Various other advantages and benefits will become apparent to those of ordinary skill in the art upon reading the following detailed description of the preferred embodiments. The drawings are only for purposes of illustrating the preferred embodiments and are not to be construed as limiting the invention. Also, like reference numerals are used to refer to like parts throughout the drawings.

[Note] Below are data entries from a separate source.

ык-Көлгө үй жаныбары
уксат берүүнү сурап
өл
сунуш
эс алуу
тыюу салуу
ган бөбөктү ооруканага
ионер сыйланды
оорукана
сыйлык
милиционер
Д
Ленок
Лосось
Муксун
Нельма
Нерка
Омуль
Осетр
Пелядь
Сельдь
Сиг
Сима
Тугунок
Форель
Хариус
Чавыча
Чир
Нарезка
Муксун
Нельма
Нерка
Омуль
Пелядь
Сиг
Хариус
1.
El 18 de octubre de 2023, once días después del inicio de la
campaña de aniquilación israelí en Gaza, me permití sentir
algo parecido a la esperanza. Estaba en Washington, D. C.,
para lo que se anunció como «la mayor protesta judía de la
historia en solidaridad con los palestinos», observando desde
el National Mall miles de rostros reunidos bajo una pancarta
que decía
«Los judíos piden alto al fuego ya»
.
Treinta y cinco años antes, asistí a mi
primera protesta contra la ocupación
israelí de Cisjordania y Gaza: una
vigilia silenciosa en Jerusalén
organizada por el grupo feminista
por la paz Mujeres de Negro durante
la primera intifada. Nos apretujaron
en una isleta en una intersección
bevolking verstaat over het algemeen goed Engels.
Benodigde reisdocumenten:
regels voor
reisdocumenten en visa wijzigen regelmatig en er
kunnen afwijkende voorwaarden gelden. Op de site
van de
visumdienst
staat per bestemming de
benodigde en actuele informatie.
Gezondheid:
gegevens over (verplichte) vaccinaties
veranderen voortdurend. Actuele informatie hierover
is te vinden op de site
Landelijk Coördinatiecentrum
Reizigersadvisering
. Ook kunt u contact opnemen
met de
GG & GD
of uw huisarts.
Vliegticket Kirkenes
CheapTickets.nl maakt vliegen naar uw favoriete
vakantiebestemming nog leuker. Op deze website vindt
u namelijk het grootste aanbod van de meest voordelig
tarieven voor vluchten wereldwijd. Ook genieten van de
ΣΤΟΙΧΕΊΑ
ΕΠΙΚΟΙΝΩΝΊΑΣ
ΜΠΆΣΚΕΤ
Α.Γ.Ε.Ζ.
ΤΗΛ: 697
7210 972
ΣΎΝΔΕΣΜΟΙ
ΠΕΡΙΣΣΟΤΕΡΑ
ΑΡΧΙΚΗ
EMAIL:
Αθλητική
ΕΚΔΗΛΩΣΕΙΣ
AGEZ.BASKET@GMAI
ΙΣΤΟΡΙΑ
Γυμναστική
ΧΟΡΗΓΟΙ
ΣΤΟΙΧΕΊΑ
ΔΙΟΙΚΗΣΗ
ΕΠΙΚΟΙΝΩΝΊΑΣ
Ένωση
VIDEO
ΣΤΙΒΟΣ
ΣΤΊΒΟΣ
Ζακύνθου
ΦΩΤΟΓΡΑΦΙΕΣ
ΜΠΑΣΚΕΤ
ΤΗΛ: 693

In the drawings:

FIG. 1 schematically illustrates a flow diagram of an entity revision method according to an embodiment of the present invention;

FIG. 2 schematically illustrates a schematic diagram of an entity revision scheme according to an embodiment of the present invention;

FIG. 3 schematically shows a schematic diagram of a model training process according to an embodiment of the invention;

FIG. 4 schematically shows a block diagram of an entity revision apparatus according to an embodiment of the present invention;

FIG. 5 schematically illustrates a block diagram of a computer device suitable for implementing an entity revision method according to an embodiment of the present invention.

Detailed Description

In order to make the objects, technical solutions and advantages of the present invention more apparent, the present invention is described in further detail below with reference to the accompanying drawings and embodiments. It should be understood that the specific embodiments described herein are merely illustrative of the invention and are not intended to limit the invention. All other embodiments, which can be derived by a person skilled in the art from the embodiments given herein without making any creative effort, shall fall within the protection scope of the present invention.

It should be noted that, in this document, the terms "comprises," "comprising," or any other variation thereof, are intended to cover a non-exclusive inclusion, such that a process, method, article, or apparatus that comprises a list of elements does not include only those elements but may include other elements not expressly listed or inherent to such process, method, article, or apparatus. Without further limitation, an element defined by the phrase "comprising an … …" does not exclude the presence of other like elements in a process, method, article, or apparatus that comprises the element.

Fig. 1 schematically shows a flowchart of an entity revision method according to an embodiment of the present invention, which may include steps S1 through S5, as shown in fig. 1, wherein:

and step S1, acquiring the text to be revised.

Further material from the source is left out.